Flow tests were first made with gaseous oxygen on oxygen tank #2 and on oxygen tank #1 for comparison. No problems were encountered, and the flow rates in the two tanks were similar. In addition, Beech was asked to test the electrical energy level reached in the event of a short circuit between plates of the quantity probe capacitance gage. This test showed that very low energy levels would result. Then, oxygen tanks #1 and #2 were filled with LOX to about 20 percent of capacity on March 30 with no difficulty. Tank #1 emptied in the normal manner, but emptying oxygen tank #2 again required pressure cycling with the heaters turned on.

As the launch date approached, the oxygen tank #2 detanking problem was considered by the Apollo organization. At this point, the "shelf drop" incident on October 21, 1968, at NR was not considered and it was felt that the apparently normal detanking which had occurred in 1967 at Beech was not pertinent because it was believed that a different procedure was used by Beech. In fact,

however, the last portion of the procedure was quite similar, although at a slightly lower pressure.

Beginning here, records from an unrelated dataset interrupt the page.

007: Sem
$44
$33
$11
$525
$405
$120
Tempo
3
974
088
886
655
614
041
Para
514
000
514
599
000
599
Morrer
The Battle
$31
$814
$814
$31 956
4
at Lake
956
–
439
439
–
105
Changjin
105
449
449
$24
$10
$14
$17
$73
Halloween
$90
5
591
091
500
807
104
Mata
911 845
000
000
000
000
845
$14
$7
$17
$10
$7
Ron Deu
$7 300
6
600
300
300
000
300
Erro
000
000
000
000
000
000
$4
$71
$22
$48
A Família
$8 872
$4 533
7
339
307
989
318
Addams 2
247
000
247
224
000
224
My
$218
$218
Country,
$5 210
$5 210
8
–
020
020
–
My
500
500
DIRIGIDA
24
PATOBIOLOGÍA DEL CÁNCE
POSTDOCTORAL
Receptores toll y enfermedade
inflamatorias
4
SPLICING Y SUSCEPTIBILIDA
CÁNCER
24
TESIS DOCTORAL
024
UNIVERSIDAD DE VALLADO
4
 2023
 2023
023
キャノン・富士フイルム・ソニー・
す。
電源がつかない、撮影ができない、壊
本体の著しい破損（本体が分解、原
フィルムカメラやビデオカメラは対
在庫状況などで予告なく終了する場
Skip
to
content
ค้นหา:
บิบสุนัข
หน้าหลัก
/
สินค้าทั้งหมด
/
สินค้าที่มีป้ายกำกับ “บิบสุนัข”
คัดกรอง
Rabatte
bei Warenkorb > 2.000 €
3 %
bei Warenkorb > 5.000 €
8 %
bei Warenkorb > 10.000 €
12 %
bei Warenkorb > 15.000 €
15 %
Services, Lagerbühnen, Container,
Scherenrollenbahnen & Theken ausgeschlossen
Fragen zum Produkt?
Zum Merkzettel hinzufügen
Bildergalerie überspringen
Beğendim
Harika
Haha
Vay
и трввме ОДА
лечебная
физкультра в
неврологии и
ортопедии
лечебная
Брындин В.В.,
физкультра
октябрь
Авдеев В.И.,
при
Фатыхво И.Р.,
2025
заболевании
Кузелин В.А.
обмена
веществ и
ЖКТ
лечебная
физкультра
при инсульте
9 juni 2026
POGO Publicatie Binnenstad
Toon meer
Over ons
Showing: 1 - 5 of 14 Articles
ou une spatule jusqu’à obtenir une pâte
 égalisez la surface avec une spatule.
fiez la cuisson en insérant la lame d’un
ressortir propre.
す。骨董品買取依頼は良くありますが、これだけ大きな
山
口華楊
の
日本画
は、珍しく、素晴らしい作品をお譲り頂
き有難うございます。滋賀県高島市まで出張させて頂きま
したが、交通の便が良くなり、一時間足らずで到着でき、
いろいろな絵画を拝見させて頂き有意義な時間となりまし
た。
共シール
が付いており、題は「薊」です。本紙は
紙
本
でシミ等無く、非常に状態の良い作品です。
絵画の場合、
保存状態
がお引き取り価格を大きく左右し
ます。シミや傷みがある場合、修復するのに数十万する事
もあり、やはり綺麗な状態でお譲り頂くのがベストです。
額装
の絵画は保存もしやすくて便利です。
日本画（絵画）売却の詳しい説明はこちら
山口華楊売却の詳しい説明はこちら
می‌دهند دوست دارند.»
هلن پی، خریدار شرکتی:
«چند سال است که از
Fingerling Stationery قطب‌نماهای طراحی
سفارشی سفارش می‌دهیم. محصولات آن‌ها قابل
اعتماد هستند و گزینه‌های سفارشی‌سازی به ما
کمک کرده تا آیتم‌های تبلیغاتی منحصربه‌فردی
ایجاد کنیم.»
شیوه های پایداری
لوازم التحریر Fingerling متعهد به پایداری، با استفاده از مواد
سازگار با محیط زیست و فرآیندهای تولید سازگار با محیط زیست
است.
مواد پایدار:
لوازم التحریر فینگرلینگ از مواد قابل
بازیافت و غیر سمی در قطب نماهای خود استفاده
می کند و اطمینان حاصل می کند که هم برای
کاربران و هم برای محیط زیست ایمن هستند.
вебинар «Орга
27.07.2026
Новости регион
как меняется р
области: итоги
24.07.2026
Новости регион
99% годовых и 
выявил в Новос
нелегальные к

Throughout these considerations, which involved technical and management personnel of KSC, MSC, NR, Beech, and NASA Headquarters, emphasis was directed toward the possibility and consequence of a loose fill tube; very little attention was paid to the extended heater and fan operation, except to note that they operated during and after the detanking sequences.

Many of the principals in the discussion were not aware of the extended heater operations. Those that did know the details of the procedure did not consider the possibility of damage due to excessive heat within the tank, and therefore did not advise management officials of any possible consequences of the unusually long heater operations.

As I noted earlier, each heater is protected with a thermostatic switch, mounted on the heater tube, which is intended to open the heater circuit when it senses a temperature of about 80°F. In tests conducted since the accident, however, it was found that the switches failed to open when the heaters were powered from a 65 volt DC supply similar to the power used at KSC during the detanking sequence. Subsequent investigations have shown that the thermostatic switches used, while rated as satisfactory for the 28 volt DC spacecraft power supply, could not open properly at 65 volts DC with 6-7 amps of current. A review of the voltage recordings made during the detanking at KSC indicates that, in fact, the switches did not open when the temperature of the switches rose past 80° F. Figure 18 shows a thermostatic switch welded closed after application of 12 amperes of 65 volts DC. Further tests have shown that the temperatures on the heater tube subsequent to the switch failures may have reached as much as 1000°F during the detanking. This temperature can cause serious damage to adjacent Teflon insulation, and such damage almost certainly occurred. Figures 19 and 20 show the condition of wires, such as those used in the fan motor circuit, after they have been subjected to temperatures of about 1000° F.